** Opening Data section block **

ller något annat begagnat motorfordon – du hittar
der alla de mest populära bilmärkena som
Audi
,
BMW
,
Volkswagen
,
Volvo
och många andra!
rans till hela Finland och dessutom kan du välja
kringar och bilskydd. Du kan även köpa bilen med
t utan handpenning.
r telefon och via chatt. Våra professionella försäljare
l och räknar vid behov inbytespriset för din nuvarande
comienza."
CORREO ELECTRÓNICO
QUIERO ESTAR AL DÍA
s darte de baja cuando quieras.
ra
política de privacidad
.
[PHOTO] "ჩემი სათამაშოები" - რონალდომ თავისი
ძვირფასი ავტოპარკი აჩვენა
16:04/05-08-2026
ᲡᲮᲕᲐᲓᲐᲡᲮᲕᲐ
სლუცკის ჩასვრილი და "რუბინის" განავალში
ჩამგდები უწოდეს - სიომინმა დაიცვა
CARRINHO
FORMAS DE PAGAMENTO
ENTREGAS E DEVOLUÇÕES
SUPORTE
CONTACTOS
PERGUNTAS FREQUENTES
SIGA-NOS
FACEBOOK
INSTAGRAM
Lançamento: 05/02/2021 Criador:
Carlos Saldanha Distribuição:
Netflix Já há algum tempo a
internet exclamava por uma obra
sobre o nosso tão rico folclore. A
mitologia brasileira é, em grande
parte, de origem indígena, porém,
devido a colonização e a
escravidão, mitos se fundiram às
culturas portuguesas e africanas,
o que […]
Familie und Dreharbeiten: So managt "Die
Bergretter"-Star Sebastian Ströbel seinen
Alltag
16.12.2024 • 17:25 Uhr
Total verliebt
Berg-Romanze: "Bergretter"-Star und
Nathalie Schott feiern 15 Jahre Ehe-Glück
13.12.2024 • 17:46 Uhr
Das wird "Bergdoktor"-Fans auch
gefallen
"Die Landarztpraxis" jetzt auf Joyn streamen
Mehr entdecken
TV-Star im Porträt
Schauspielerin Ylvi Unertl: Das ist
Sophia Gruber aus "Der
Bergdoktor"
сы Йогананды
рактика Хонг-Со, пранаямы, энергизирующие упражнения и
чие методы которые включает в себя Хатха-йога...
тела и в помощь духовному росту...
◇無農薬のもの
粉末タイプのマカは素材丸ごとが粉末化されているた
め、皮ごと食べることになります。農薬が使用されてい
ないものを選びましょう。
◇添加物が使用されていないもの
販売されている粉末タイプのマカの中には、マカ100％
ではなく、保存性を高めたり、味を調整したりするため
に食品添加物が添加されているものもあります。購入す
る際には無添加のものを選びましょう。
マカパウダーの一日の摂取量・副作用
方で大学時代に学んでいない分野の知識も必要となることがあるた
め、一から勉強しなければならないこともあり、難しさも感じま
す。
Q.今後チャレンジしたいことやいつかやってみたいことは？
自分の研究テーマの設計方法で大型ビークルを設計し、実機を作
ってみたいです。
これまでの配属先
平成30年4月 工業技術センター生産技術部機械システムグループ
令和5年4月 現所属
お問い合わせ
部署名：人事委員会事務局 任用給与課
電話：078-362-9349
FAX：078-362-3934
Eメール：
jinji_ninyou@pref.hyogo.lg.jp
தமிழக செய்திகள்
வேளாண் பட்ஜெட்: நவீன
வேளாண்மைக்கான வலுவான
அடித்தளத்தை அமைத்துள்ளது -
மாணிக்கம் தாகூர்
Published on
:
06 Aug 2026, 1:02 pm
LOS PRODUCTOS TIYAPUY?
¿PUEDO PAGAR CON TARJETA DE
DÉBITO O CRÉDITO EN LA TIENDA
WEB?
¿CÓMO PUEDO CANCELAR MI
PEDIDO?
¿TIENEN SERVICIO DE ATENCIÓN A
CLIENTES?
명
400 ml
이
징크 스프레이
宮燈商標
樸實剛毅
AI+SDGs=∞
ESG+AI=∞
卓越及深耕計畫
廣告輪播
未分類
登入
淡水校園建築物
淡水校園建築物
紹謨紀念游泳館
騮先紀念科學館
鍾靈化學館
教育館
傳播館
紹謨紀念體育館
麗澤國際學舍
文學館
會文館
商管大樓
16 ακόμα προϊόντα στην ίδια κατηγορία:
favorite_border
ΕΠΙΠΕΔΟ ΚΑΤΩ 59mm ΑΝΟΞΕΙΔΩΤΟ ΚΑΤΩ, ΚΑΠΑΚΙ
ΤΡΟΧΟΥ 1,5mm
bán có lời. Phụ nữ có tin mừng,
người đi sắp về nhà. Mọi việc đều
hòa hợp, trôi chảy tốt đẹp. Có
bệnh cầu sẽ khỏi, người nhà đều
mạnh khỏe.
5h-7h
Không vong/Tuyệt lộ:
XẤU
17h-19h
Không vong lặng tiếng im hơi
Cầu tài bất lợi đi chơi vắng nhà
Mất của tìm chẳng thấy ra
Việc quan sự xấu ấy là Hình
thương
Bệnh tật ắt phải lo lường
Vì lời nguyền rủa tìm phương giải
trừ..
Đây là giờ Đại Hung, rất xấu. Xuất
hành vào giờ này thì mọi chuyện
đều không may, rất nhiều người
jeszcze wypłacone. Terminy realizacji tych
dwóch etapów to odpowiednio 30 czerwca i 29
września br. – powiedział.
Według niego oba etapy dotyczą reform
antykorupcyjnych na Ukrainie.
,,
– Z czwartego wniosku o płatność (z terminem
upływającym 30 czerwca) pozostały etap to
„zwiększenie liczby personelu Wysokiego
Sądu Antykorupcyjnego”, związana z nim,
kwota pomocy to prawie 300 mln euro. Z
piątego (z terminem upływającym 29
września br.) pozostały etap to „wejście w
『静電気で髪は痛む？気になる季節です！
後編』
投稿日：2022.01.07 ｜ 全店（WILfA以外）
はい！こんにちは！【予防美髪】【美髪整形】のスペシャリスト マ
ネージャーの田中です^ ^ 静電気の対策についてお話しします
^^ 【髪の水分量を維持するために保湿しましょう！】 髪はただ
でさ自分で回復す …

** Closing Data section block **

◆ **What to produce**: Make a word-for-word transcription of the listing above.

◆ **Output of the exercise**:
ller något annat begagnat motorfordon – du hittar
der alla de mest populära bilmärkena som
Audi
,
BMW
,
Volkswagen
,
Volvo
och många andra!
rans till hela Finland och dessutom kan du välja
kringar och bilskydd. Du kan även köpa bilen med
t utan handpenning.
r telefon och via chatt. Våra professionella försäljare
l och räknar vid behov inbytespriset för din nuvarande
comienza."
CORREO ELECTRÓNICO
QUIERO ESTAR AL DÍA
s darte de baja cuando quieras.
ra
política de privacidad
.
[PHOTO] "ჩემი სათამაშოები" - რონალდომ თავისი
ძვირფასი ავტოპარკი აჩვენა
16:04/05-08-2026
ᲡᲮᲕᲐᲓᲐᲡᲮᲕᲐ
სლუცკის ჩასვრილი და "რუბინის" განავალში
ჩამგდები უწოდეს - სიომინმა დაიცვა
CARRINHO
FORMAS DE PAGAMENTO
ENTREGAS E DEVOLUÇÕES
SUPORTE
CONTACTOS
PERGUNTAS FREQUENTES
SIGA-NOS
FACEBOOK
INSTAGRAM
Lançamento: 05/02/2021 Criador:
Carlos Saldanha Distribuição:
Netflix Já há algum tempo a
internet exclamava por uma obra
sobre o nosso tão rico folclore. A
mitologia brasileira é, em grande
parte, de origem indígena, porém,
devido a colonização e a
escravidão, mitos se fundiram às
culturas portuguesas e africanas,
o que […]
Familie und Dreharbeiten: So managt "Die
Bergretter"-Star Sebastian Ströbel seinen
Alltag
16.12.2024 • 17:25 Uhr
Total verliebt
Berg-Romanze: "Bergretter"-Star und
Nathalie Schott feiern 15 Jahre Ehe-Glück
13.12.2024 • 17:46 Uhr
Das wird "Bergdoktor"-Fans auch
gefallen
"Die Landarztpraxis" jetzt auf Joyn streamen
Mehr entdecken
TV-Star im Porträt
Schauspielerin Ylvi Unertl: Das ist
Sophia Gruber aus "Der
Bergdoktor"
сы Йогананды
рактика Хонг-Со, пранаямы, энергизирующие упражнения и
чие методы которые включает в себя Хатха-йога...
тела и в помощь духовному росту...
◇無農薬のもの
粉末タイプのマカは素材丸ごとが粉末化されているた
め、皮ごと食べることになります。農薬が使用されてい
ないものを選びましょう。
◇添加物が使用されていないもの
販売されている粉末タイプのマカの中には、マカ100％
ではなく、保存性を高めたり、味を調整したりするため
に食品添加物が添加されているものもあります。購入す
る際には無添加のものを選びましょう。
マカパウダーの一日の摂取量・副作用
方で大学時代に学んでいない分野の知識も必要となることがあるた
め、一から勉強しなければならないこともあり、難しさも感じま
す。
Q.今後チャレンジしたいことやいつかやってみたいことは？
自分の研究テーマの設計方法で大型ビークルを設計し、実機を作
ってみたいです。
これまでの配属先
平成30年4月 工業技術センター生産技術部機械システムグループ
令和5年4月 現所属
お問い合わせ
部署名：人事委員会事務局 任用給与課
電話：078-362-9349
FAX：078-362-3934
Eメール：
jinji_ninyou@pref.hyogo.lg.jp
தமிழக செய்திகள்
வேளாண் பட்ஜெட்: நவீன
வேளாண்மைக்கான வலுவான
அடித்தளத்தை அமைத்துள்ளது -
மாணிக்கம் தாகூர்
Published on
:
06 Aug 2026, 1:02 pm
LOS PRODUCTOS TIYAPUY?
¿PUEDO PAGAR CON TARJETA DE
DÉBITO O CRÉDITO EN LA TIENDA
WEB?
¿CÓMO PUEDO CANCELAR MI
PEDIDO?
¿TIENEN SERVICIO DE ATENCIÓN A
CLIENTES?
명
400 ml
이
징크 스프레이
宮燈商標
樸實剛毅
AI+SDGs=∞
ESG+AI=∞
卓越及深耕計畫
廣告輪播
未分類
登入
淡水校園建築物
淡水校園建築物
紹謨紀念游泳館
騮先紀念科學館
鍾靈化學館
教育館
傳播館
紹謨紀念體育館
麗澤國際學舍
文學館
會文館
商管大樓
16 ακόμα προϊόντα στην ίδια κατηγορία:
favorite_border
ΕΠΙΠΕΔΟ ΚΑΤΩ 59mm ΑΝΟΞΕΙΔΩΤΟ ΚΑΤΩ, ΚΑΠΑΚΙ
ΤΡΟΧΟΥ 1,5mm
bán có lời. Phụ nữ có tin mừng,
người đi sắp về nhà. Mọi việc đều
hòa hợp, trôi chảy tốt đẹp. Có
bệnh cầu sẽ khỏi, người nhà đều
mạnh khỏe.
5h-7h
Không vong/Tuyệt lộ:
XẤU
17h-19h
Không vong lặng tiếng im hơi
Cầu tài bất lợi đi chơi vắng nhà
Mất của tìm chẳng thấy ra
Việc quan sự xấu ấy là Hình
thương
Bệnh tật ắt phải lo lường
Vì lời nguyền rủa tìm phương giải
trừ..
Đây là giờ Đại Hung, rất xấu. Xuất
hành vào giờ này thì mọi chuyện
đều không may, rất nhiều người
jeszcze wypłacone. Terminy realizacji tych
dwóch etapów to odpowiednio 30 czerwca i 29
września br. – powiedział.
Według niego oba etapy dotyczą reform
antykorupcyjnych na Ukrainie.
,,
– Z czwartego wniosku o płatność (z terminem
upływającym 30 czerwca) pozostały etap to
„zwiększenie liczby personelu Wysokiego
Sądu Antykorupcyjnego”, związana z nim,
kwota pomocy to prawie 300 mln euro. Z
piątego (z terminem upływającym 29
września br.) pozostały etap to „wejście w
『静電気で髪は痛む？気になる季節です！
後編』
投稿日：2022.01.07 ｜ 全店（WILfA以外）
はい！こんにちは！【予防美髪】【美髪整形】のスペシャリスト マ
ネージャーの田中です^ ^ 静電気の対策についてお話しします
^^ 【髪の水分量を維持するために保湿しましょう！】 髪はただ
でさ自分で回復す …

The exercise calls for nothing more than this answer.